_What this task involves_
Below are some records; find each line that carries the word "real" and copy it.

(Saved entries)
>>>>>
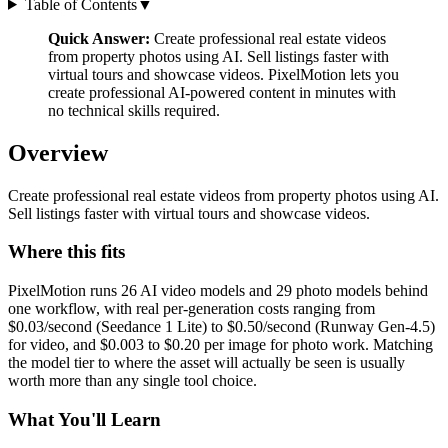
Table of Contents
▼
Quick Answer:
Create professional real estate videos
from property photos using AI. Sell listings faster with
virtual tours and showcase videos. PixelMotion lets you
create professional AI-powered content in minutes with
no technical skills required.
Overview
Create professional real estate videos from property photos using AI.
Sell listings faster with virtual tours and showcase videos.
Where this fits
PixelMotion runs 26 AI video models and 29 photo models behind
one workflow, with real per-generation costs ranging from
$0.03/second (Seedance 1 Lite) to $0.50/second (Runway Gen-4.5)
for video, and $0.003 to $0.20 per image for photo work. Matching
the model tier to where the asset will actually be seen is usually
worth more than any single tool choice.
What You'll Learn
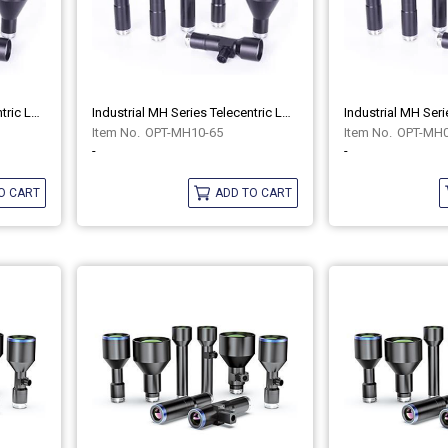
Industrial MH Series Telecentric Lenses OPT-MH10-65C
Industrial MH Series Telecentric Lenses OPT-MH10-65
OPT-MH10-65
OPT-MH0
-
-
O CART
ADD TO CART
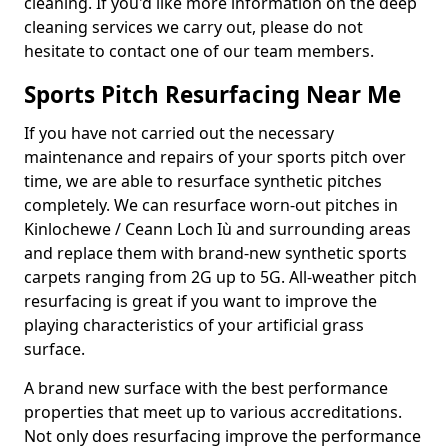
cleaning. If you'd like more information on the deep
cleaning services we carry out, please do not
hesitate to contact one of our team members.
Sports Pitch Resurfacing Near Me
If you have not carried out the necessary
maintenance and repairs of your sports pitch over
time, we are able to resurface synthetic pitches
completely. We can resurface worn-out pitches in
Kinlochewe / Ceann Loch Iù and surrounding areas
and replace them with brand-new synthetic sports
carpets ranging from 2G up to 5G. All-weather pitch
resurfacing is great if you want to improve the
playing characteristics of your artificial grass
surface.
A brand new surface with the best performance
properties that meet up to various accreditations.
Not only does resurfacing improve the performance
<<<<<
>>>>>
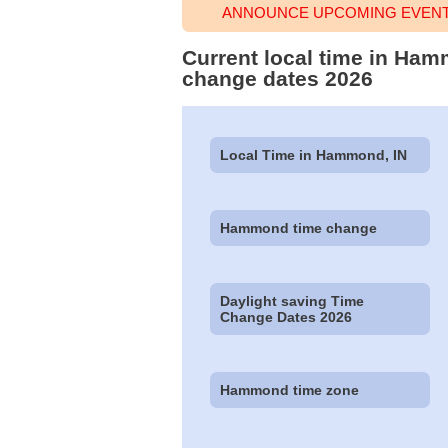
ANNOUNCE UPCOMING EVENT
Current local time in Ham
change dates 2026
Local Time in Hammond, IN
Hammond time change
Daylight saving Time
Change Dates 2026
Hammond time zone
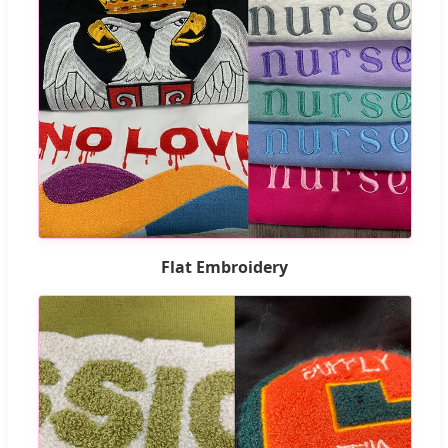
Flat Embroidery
<<<<<
_Exercise solution_
Create professional real estate videos
Create professional real estate videos from property photos using AI.
one workflow, with real per-generation costs ranging from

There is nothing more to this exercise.